= Records to process =

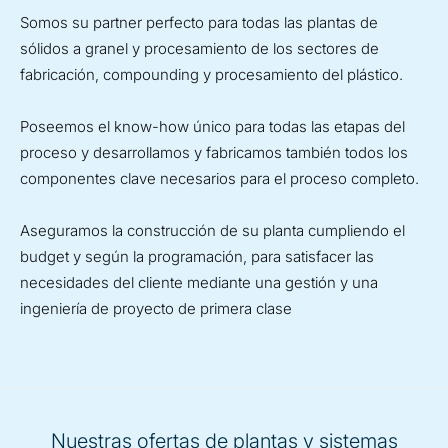
Somos su partner perfecto para todas las plantas de
sólidos a granel y procesamiento de los sectores de
fabricación, compounding y procesamiento del plástico.
Poseemos el know-how único para todas las etapas del
proceso y desarrollamos y fabricamos también todos los
componentes clave necesarios para el proceso completo.
Aseguramos la construcción de su planta cumpliendo el
budget y según la programación, para satisfacer las
necesidades del cliente mediante una gestión y una
ingeniería de proyecto de primera clase
Nuestras ofertas de plantas y sistemas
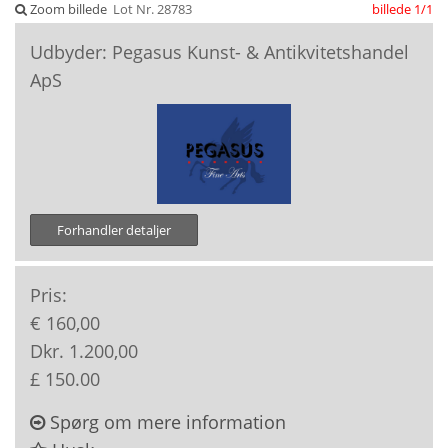
Zoom billede
Lot Nr. 28783
billede 1/1
Udbyder: Pegasus Kunst- & Antikvitetshandel
ApS
Forhandler detaljer
Pris:
€ 160,00
Dkr. 1.200,00
£ 150.00
Spørg om mere information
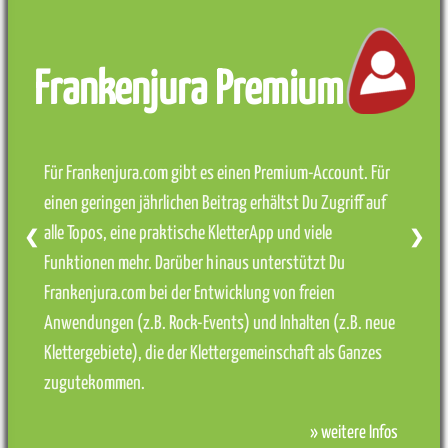
Frankenjura Premium
Für Frankenjura.com gibt es einen Premium-Account. Für
einen geringen jährlichen Beitrag erhältst Du Zugriff auf
alle Topos, eine praktische KletterApp und viele
❮
❯
Funktionen mehr. Darüber hinaus unterstützt Du
Frankenjura.com bei der Entwicklung von freien
Anwendungen (z.B. Rock-Events) und Inhalten (z.B. neue
Klettergebiete), die der Klettergemeinschaft als Ganzes
zugutekommen.
» weitere Infos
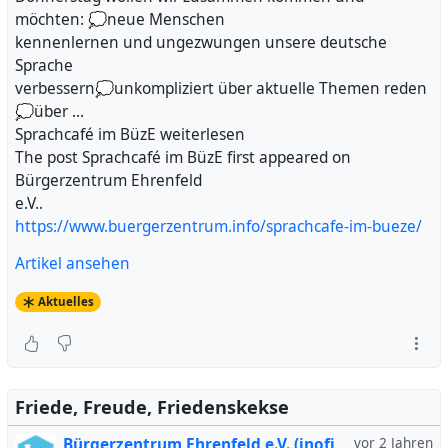
möchten: 💭neue Menschen
kennenlernen und ungezwungen unsere deutsche
Sprache
verbessern💭unkompliziert über aktuelle Themen reden
💭über …
Sprachcafé im BüzE weiterlesen
The post Sprachcafé im BüzE first appeared on
Bürgerzentrum Ehrenfeld
e.V..
https://www.buergerzentrum.info/sprachcafe-im-bueze/
Artikel ansehen
Aktuelles
Friede, Freude, Friedenskekse
Bürgerzentrum Ehrenfeld e.V. (inofiziell)
vor 2 Jahren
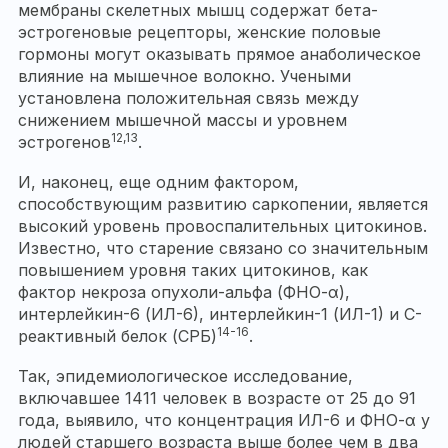
мембраны скелетных мышц содержат бета-
эстрогеновые рецепторы, женские половые
гормоны могут оказывать прямое анаболическое
влияние на мышечное волокно. Учеными
установлена положительная связь между
снижением мышечной массы и уровнем
12,13
эстрогенов
.
И, наконец, еще одним фактором,
способствующим развитию саркопении, является
высокий уровень провоспалительных цитокинов.
Известно, что старение связано со значительным
повышением уровня таких цитокинов, как
фактор некроза опухоли-альфа (ФНО-α),
интерлейкин-6 (ИЛ-6), интерлейкин-1 (ИЛ-1) и C-
14-16
реактивный белок (СРБ)
.
Так, эпидемиологическое исследование,
включавшее 1411 человек в возрасте от 25 до 91
года, выявило, что концентрация ИЛ-6 и ФНО-α у
людей старшего возраста выше более чем в два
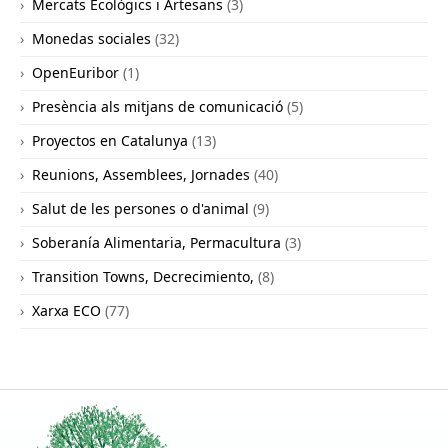
Mercats Ecològics i Artesans
(3)
Monedas sociales
(32)
OpenEuribor
(1)
Presència als mitjans de comunicació
(5)
Proyectos en Catalunya
(13)
Reunions, Assemblees, Jornades
(40)
Salut de les persones o d'animal
(9)
Soberanía Alimentaria, Permacultura
(3)
Transition Towns, Decrecimiento,
(8)
Xarxa ECO
(77)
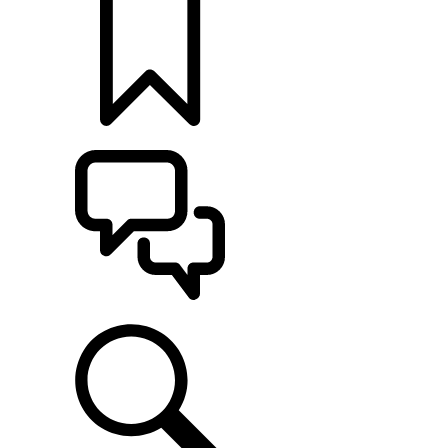
KONFIGURATOR
POMOC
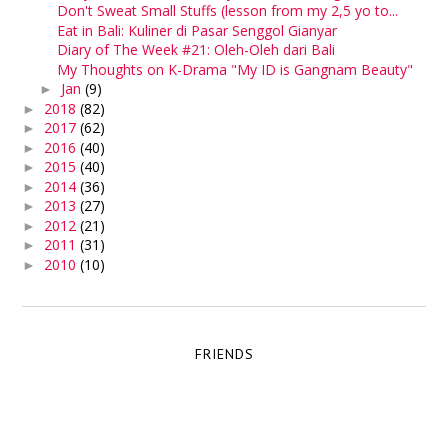
Don't Sweat Small Stuffs (lesson from my 2,5 yo to...
Eat in Bali: Kuliner di Pasar Senggol Gianyar
Diary of The Week #21: Oleh-Oleh dari Bali
My Thoughts on K-Drama "My ID is Gangnam Beauty"
Jan
(9)
►
2018
(82)
►
2017
(62)
►
2016
(40)
►
2015
(40)
►
2014
(36)
►
2013
(27)
►
2012
(21)
►
2011
(31)
►
2010
(10)
►
FRIENDS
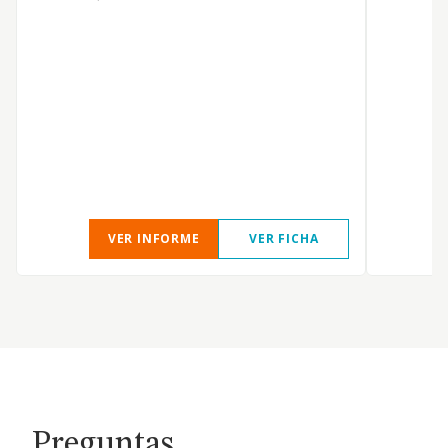
VER INFORME
VER FICHA
Preguntas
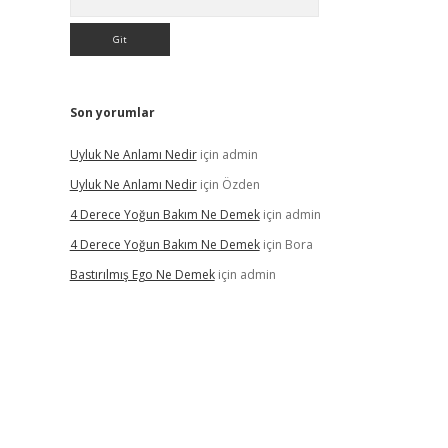
Son yorumlar
Uyluk Ne Anlamı Nedir
için
admin
Uyluk Ne Anlamı Nedir
için
Özden
4 Derece Yoğun Bakım Ne Demek
için
admin
4 Derece Yoğun Bakım Ne Demek
için
Bora
Bastırılmış Ego Ne Demek
için
admin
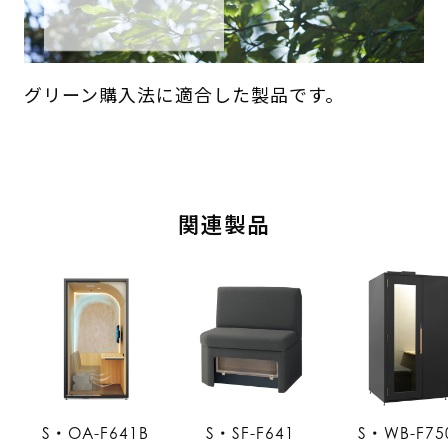
グリーン購入法に適合した製品です。
関連製品
S・OA-F641B
S・SF-F641
S・WB-F75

= Work instructions =
Please determine how many lines of the records above contain "procesamiento", and state that number only.

= Answer to this task =
2